** Problem requirements **
Only the lines from the one containing "What do you see at coordinates (80, 1197)" through the one containing "The image size is (1568, 2109)." should be printed, exactly as they appear below, with both ends included.

──────── Supplied records ────────

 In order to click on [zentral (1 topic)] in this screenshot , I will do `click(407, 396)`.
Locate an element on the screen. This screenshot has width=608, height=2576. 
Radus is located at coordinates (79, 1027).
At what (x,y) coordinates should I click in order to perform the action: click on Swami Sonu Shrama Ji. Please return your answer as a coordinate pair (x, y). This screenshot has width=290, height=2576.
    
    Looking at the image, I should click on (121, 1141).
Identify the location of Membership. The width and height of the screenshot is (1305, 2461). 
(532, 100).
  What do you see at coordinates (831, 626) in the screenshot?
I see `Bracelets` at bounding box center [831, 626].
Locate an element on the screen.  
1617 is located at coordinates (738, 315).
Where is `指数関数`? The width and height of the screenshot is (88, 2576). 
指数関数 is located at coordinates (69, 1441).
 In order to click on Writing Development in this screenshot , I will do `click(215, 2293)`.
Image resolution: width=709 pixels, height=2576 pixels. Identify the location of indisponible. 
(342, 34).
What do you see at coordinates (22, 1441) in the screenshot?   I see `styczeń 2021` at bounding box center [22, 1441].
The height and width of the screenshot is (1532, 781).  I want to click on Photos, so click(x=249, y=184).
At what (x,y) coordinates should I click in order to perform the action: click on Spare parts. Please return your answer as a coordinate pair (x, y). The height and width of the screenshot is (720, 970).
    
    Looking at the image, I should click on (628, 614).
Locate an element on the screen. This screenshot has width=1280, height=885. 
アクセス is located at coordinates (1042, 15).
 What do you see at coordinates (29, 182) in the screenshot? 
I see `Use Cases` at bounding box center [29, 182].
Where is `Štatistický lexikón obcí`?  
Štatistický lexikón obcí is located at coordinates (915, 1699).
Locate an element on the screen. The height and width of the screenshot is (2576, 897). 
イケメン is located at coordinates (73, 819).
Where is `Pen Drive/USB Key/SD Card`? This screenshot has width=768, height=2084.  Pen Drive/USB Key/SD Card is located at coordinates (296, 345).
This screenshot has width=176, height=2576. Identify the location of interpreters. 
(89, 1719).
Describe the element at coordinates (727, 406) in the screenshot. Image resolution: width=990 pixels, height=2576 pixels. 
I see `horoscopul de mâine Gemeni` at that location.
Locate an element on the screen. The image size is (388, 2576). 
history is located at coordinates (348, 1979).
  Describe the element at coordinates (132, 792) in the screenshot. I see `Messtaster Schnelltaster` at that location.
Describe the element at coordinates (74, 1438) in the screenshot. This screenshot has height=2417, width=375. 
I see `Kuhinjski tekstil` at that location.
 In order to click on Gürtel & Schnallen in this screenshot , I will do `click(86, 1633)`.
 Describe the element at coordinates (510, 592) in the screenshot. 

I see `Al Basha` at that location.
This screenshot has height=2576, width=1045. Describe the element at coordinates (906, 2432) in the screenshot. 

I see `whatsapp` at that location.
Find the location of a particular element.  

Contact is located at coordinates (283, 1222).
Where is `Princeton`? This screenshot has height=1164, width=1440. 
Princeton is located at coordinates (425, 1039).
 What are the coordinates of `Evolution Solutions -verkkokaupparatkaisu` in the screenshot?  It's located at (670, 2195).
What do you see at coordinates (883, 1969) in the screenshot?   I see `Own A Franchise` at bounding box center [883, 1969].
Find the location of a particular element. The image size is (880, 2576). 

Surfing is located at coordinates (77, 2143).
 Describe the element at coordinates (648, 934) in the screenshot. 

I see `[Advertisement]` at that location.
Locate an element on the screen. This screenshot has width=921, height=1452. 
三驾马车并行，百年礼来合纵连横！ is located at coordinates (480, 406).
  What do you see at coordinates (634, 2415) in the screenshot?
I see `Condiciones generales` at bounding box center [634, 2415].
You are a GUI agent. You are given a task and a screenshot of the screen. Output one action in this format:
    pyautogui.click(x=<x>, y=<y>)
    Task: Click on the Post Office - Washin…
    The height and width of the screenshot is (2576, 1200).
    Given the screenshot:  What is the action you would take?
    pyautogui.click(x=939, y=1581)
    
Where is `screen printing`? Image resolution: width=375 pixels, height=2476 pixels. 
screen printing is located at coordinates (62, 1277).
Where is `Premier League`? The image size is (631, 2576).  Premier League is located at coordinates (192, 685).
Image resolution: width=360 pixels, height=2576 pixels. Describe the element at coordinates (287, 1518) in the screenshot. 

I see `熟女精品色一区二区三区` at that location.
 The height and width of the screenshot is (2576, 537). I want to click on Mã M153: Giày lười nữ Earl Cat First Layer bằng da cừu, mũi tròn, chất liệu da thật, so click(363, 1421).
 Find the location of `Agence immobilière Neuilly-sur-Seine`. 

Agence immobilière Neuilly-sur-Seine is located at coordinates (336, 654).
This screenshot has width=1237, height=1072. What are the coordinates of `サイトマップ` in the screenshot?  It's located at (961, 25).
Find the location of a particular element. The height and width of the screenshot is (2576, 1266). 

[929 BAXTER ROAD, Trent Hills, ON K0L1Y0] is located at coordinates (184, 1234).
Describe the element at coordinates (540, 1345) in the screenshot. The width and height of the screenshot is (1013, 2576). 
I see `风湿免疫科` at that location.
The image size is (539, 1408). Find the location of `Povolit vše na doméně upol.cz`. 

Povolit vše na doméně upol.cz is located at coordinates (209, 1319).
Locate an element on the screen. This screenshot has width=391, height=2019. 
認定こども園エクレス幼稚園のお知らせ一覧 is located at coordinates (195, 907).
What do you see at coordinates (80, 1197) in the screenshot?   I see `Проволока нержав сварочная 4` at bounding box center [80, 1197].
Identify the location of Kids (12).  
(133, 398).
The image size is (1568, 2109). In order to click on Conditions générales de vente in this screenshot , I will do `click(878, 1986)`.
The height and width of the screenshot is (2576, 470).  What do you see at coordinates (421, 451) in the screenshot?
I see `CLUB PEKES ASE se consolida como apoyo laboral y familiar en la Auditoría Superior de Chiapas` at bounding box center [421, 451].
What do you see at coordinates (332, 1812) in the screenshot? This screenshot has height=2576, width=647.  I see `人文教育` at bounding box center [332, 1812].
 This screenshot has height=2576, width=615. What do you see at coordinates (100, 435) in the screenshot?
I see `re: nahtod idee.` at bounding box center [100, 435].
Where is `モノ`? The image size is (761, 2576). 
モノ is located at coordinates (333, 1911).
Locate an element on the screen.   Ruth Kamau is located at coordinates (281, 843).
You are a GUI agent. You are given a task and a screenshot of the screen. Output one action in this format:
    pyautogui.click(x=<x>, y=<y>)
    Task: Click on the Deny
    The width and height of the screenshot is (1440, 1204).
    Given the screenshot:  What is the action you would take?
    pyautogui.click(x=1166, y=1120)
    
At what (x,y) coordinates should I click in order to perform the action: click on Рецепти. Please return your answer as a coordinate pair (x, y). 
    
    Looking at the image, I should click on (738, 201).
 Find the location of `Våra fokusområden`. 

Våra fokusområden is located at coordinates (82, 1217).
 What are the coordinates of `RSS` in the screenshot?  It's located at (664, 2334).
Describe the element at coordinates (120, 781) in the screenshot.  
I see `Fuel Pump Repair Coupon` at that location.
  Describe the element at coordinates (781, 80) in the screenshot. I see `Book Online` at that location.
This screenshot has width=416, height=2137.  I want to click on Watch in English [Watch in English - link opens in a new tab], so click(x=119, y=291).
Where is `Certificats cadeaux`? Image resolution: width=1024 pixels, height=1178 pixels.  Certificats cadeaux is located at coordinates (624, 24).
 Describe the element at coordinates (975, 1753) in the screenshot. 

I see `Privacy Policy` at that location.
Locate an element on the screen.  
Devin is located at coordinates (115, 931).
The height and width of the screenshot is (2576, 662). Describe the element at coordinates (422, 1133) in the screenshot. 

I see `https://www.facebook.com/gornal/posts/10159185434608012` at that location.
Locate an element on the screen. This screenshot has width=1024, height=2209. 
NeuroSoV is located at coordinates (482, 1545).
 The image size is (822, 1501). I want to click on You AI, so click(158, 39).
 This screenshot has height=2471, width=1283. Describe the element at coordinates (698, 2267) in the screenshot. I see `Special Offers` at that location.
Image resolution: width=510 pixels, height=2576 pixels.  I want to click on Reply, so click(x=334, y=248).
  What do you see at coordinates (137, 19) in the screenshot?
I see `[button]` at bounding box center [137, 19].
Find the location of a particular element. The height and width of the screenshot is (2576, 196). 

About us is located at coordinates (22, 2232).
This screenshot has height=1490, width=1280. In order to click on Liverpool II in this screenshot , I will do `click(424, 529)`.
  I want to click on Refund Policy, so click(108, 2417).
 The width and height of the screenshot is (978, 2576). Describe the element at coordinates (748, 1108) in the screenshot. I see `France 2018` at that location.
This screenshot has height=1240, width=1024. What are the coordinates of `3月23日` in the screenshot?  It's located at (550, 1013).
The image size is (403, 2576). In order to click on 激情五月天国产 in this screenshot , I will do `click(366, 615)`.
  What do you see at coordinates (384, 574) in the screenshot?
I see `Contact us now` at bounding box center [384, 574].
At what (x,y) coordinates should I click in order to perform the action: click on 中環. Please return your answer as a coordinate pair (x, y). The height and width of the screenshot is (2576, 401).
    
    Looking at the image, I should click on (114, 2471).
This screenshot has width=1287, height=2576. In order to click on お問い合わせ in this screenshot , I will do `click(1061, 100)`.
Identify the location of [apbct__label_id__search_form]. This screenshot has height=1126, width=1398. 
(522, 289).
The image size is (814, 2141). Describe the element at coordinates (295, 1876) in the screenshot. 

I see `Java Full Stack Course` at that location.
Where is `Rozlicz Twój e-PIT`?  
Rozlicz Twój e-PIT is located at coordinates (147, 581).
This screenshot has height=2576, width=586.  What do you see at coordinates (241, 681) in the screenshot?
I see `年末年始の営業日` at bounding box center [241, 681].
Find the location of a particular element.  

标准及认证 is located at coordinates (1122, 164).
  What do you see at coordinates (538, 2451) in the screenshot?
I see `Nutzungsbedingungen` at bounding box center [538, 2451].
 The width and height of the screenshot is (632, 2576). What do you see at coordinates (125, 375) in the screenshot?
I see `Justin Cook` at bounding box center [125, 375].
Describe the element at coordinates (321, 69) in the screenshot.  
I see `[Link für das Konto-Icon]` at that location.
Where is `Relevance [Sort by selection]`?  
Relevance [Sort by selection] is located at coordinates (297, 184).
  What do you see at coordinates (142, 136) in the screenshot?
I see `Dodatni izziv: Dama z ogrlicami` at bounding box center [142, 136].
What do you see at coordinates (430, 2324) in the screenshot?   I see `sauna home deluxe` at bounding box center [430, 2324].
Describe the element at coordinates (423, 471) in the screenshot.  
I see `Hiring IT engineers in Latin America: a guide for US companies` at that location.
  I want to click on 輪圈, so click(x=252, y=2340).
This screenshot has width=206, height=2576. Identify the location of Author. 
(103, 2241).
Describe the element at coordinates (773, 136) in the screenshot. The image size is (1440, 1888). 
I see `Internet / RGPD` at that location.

────────

** Output of the task **
What do you see at coordinates (80, 1197) in the screenshot?   I see `Проволока нержав сварочная 4` at bounding box center [80, 1197].
Identify the location of Kids (12).  
(133, 398).
The image size is (1568, 2109). In order to click on Conditions générales de vente in this screenshot , I will do `click(878, 1986)`.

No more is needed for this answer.